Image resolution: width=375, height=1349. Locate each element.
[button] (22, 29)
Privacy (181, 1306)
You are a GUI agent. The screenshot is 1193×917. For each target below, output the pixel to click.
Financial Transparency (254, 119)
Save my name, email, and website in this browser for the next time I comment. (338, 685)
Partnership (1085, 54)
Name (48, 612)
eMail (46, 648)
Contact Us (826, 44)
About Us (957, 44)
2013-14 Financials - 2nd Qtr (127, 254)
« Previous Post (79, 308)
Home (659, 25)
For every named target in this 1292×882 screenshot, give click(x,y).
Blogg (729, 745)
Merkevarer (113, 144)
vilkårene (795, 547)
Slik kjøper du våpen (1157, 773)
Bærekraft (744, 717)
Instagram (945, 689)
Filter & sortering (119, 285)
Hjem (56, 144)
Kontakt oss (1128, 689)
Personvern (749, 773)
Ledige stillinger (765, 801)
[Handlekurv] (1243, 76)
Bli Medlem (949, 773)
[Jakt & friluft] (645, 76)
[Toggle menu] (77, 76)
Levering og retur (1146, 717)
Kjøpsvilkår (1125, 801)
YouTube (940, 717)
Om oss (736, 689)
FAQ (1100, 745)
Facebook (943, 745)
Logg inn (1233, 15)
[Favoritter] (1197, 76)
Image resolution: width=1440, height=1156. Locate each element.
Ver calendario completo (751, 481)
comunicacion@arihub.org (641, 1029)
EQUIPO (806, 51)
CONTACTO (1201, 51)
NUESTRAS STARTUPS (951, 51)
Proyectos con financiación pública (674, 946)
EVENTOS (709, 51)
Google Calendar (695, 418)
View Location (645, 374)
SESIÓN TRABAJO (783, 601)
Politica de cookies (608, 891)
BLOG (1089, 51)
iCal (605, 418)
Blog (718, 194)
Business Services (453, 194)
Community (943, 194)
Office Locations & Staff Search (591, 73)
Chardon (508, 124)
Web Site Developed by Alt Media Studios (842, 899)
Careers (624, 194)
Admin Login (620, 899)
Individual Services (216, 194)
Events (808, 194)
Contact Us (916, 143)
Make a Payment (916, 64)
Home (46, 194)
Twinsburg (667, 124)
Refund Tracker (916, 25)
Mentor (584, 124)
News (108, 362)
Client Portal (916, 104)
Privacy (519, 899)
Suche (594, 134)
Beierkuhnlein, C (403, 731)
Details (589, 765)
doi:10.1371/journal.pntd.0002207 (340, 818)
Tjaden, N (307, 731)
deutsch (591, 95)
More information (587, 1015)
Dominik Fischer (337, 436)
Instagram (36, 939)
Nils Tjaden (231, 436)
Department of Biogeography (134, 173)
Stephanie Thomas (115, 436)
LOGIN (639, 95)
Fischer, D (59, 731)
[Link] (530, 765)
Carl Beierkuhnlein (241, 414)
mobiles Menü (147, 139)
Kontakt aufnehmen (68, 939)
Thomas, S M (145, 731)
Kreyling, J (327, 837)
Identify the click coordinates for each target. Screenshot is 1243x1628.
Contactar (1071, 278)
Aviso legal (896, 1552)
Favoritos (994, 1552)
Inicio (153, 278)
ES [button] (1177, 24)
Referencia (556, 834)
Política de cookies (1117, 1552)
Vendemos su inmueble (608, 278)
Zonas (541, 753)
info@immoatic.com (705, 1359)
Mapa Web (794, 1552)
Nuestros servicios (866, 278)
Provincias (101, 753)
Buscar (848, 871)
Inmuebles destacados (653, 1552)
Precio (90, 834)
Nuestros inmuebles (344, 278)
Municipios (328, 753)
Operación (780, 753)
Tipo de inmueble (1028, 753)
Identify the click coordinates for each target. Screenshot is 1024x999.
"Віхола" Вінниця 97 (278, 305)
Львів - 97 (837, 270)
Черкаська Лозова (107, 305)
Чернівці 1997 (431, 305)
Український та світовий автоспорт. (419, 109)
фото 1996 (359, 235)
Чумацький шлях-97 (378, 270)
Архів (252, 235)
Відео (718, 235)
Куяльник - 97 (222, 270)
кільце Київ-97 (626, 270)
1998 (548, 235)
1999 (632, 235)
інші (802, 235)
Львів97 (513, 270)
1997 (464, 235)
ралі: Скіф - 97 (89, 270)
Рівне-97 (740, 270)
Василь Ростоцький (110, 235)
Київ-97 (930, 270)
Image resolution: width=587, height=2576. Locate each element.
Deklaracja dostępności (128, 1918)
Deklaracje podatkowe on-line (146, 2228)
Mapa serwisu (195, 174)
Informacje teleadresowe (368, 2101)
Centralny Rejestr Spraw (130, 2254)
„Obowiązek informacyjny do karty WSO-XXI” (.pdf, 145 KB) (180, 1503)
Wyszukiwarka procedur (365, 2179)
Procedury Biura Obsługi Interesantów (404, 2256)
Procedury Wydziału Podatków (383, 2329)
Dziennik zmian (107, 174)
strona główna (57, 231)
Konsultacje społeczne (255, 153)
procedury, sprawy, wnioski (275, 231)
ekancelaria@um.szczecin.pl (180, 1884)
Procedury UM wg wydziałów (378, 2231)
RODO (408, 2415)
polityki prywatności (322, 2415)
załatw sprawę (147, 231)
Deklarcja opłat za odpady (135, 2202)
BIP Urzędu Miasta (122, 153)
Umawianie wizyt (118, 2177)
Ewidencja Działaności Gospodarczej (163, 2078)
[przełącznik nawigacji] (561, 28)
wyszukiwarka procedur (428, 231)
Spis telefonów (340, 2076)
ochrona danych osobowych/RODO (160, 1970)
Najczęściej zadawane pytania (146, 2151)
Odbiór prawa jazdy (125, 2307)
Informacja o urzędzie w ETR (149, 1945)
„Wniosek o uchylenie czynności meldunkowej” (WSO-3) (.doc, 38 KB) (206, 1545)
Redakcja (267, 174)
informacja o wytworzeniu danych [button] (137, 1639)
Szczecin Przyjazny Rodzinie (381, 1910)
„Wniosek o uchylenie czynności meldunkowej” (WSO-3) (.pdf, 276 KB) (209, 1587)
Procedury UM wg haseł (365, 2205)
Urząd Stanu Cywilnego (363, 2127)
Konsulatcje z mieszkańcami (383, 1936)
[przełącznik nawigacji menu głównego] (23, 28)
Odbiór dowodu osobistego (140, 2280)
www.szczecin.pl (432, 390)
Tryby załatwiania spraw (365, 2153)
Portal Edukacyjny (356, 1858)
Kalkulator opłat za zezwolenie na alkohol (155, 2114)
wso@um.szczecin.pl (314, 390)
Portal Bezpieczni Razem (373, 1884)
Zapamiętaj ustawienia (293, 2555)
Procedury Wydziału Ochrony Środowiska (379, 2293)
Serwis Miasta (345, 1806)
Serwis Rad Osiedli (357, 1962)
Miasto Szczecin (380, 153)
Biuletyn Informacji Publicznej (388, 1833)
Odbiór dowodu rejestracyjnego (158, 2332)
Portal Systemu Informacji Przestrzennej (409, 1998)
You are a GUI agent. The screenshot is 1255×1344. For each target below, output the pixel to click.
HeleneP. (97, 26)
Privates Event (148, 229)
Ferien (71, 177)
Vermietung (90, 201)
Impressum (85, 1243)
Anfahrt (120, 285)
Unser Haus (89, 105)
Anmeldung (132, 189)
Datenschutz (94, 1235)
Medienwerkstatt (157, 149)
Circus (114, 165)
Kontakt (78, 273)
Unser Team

▸ Task
Give an exact copy of the lines above from the line with "Slik kjøper du våpen (1157, 773)" up to and including the line with "Admin Login (620, 899)", and leave everything else out.

▸ Output of the exercise
Slik kjøper du våpen (1157, 773)
Bærekraft (744, 717)
Instagram (945, 689)
Filter & sortering (119, 285)
Hjem (56, 144)
Kontakt oss (1128, 689)
Personvern (749, 773)
Ledige stillinger (765, 801)
[Handlekurv] (1243, 76)
Bli Medlem (949, 773)
[Jakt & friluft] (645, 76)
[Toggle menu] (77, 76)
Levering og retur (1146, 717)
Kjøpsvilkår (1125, 801)
YouTube (940, 717)
Om oss (736, 689)
FAQ (1100, 745)
Facebook (943, 745)
Logg inn (1233, 15)
[Favoritter] (1197, 76)
Image resolution: width=1440, height=1156. Locate each element.
Ver calendario completo (751, 481)
comunicacion@arihub.org (641, 1029)
EQUIPO (806, 51)
CONTACTO (1201, 51)
NUESTRAS STARTUPS (951, 51)
Proyectos con financiación pública (674, 946)
EVENTOS (709, 51)
Google Calendar (695, 418)
View Location (645, 374)
SESIÓN TRABAJO (783, 601)
Politica de cookies (608, 891)
BLOG (1089, 51)
iCal (605, 418)
Blog (718, 194)
Business Services (453, 194)
Community (943, 194)
Office Locations & Staff Search (591, 73)
Chardon (508, 124)
Web Site Developed by Alt Media Studios (842, 899)
Careers (624, 194)
Admin Login (620, 899)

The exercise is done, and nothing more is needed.